[Start of section]

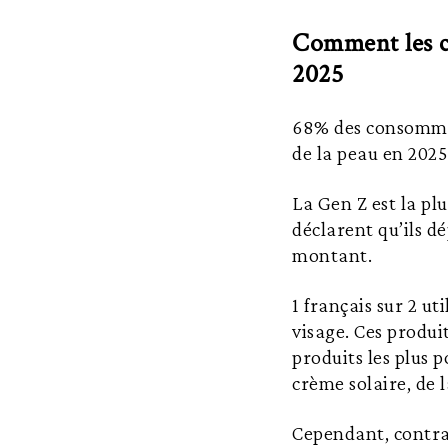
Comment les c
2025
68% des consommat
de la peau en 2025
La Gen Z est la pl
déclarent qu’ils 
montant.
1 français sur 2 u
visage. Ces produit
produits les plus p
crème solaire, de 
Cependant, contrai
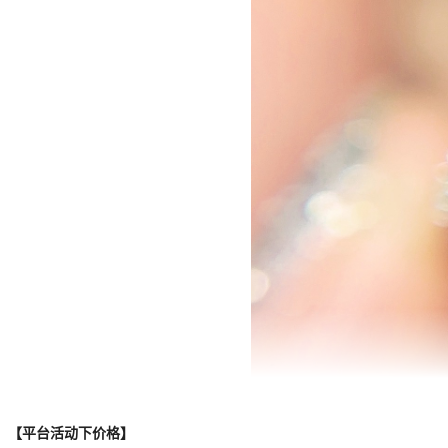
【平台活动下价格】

[End of section]
[Start of section]

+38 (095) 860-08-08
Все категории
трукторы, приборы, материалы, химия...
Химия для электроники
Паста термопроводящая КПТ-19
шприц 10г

[End of section]
[Start of section]

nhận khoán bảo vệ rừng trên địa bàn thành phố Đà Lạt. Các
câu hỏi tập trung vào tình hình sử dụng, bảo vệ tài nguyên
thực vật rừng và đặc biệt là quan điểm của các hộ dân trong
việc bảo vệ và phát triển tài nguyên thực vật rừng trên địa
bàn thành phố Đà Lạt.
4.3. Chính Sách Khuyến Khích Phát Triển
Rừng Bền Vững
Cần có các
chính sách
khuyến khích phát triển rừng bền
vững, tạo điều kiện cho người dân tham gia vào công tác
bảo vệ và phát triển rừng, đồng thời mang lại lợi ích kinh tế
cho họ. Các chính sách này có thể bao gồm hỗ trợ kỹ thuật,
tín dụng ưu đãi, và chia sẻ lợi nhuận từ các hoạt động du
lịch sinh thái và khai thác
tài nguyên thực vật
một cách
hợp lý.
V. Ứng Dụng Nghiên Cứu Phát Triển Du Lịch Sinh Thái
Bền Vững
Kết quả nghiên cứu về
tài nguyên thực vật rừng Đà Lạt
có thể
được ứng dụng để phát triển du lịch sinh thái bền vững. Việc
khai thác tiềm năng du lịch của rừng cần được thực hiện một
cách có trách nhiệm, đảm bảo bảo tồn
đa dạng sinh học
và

[End of section]

Please reproduce the lines from the line with "4.3. Chính Sách Khuyến Khích Phát Triển" to the line with "cho họ. Các", both ends included, exactly as they appear above.

Completed exercise —
4.3. Chính Sách Khuyến Khích Phát Triển
Rừng Bền Vững
Cần có các
chính sách
khuyến khích phát triển rừng bền
vững, tạo điều kiện cho người dân tham gia vào công tác
bảo vệ và phát triển rừng, đồng thời mang lại lợi ích kinh tế
cho họ. Các chính sách này có thể bao gồm hỗ trợ kỹ thuật,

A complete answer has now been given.